National land restoration scaling conference in Kenya

Kenya has made major commitments to international agreements on land restoration, climate change, and biodiversity, because there is widespread appreciation among the leadership and citizenry that it is important to address these challenges. This webinar helped foster better synergies between initiatives, agree on areas for coordinated implementation and monitoring, and create mechanisms that will better harness the collective strengths of government with non-government organizations, research and the private sector to move collectively towards addressing the national challenges and meeting the commitments.

Youth power in restoration

Kenyan youths have over the years been playing a crucial role in landscape restoration. The youth highlighted the need for meaningful partnership to implement restoration activities with state, local, national and global partners, to have income generating restoration initiatives that provide them with sources of livelihood while restoring degraded landscapes and to have access to knowledge and technology through capacity building that helps them address real-world challenges.

Roots of Farmer Managed Natural Regeneration (FMNR) movement

The discussions on this webinar revolved around the evolution of FMNR in Kenya from an indigenous practice to a movement for restoring livelihoods, food security, social cohesion, and landscapes across the country. A proposal to create an FMNR movement was also tabled to help organizations working on FMNR to network and synergize their efforts as they upscale to other different parts of Kenya where FMNR has not yet been introduced.

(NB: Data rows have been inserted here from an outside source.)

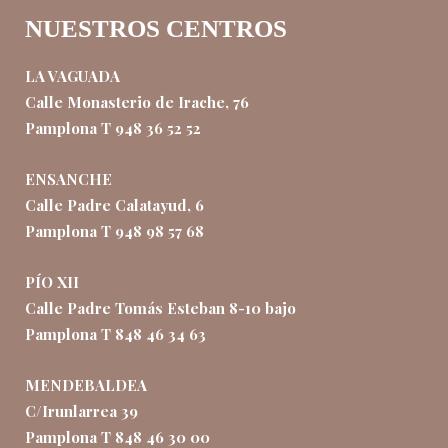
NUESTROS CENTROS
LA VAGUADA
Calle Monasterio de Irache, 76
Pamplona T 948 36 52 52
ENSANCHE
Calle Padre Calatayud, 6
Pamplona T 948 98 57 68
PÍO XII
Calle Padre Tomás Esteban 8-10 bajo
Pamplona T 848 46 34 63
MENDEBALDEA
C/Irunlarrea 39
Pamplona T 848 46 30 00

Forest landscape restoration monitoring and reporting

As the world marked the launch of the United Nations Decade for Ecosystem Restoration, questions are rightly being asked about how do we know if we’re succeeding or not in restoring the millions of hectares of degraded land that have been committed by countries globally. A joint national working group for forest landscape restoration monitoring and reporting webinar, shared ways to develop a shared vision for an integrated restoration monitoring and reporting framework and accompanying mechanism for Kenya. As a way forward, there is a need to have a master plan and have it implemented at the field level. There is also a need to have in place a national monitoring framework platform that is beyond project timelines.

Kenya’s private sector engagement in landscape restoration

Enterprise solutions in landscape restoration are a way for the private sector to pay back to the environment. In an engaging and informative webinar on Kenya’s private sector engagement in landscape restoration, the private sector actors in Kenya showcased their efforts and contributions to the government’s commitment to restore 5.1 million hectares of land in the country by 2030. They showcased ways in which the private sector can upscale their efforts, tackle challenges they face as they engage in landscape restoration as well as attract more private sector actors who are not yet involved in the restoration movement to join.

Training resources and capacity building needs for landscape restoration in Kenya

This webinar as aimed at discussing the training and capacity-building needs of all organizations who are committed to the achievement of Kenya’s target to restore at least 5.1 million hectares by 2030. It also demonstrated how the network of public, private and community organizations that is forming to collaborate in landscape restoration can identify best practices and methodologies for implementing cost-effective and efficient scaling of restoration, and strengthen their respective technical capacities to implement restoration. A capacity-building needs assessment survey/tool was showcased that has been developed to help organizations assess their capacity and future plans for building capacities, and share information that can assist the community of organizations to work jointly to implement restoration.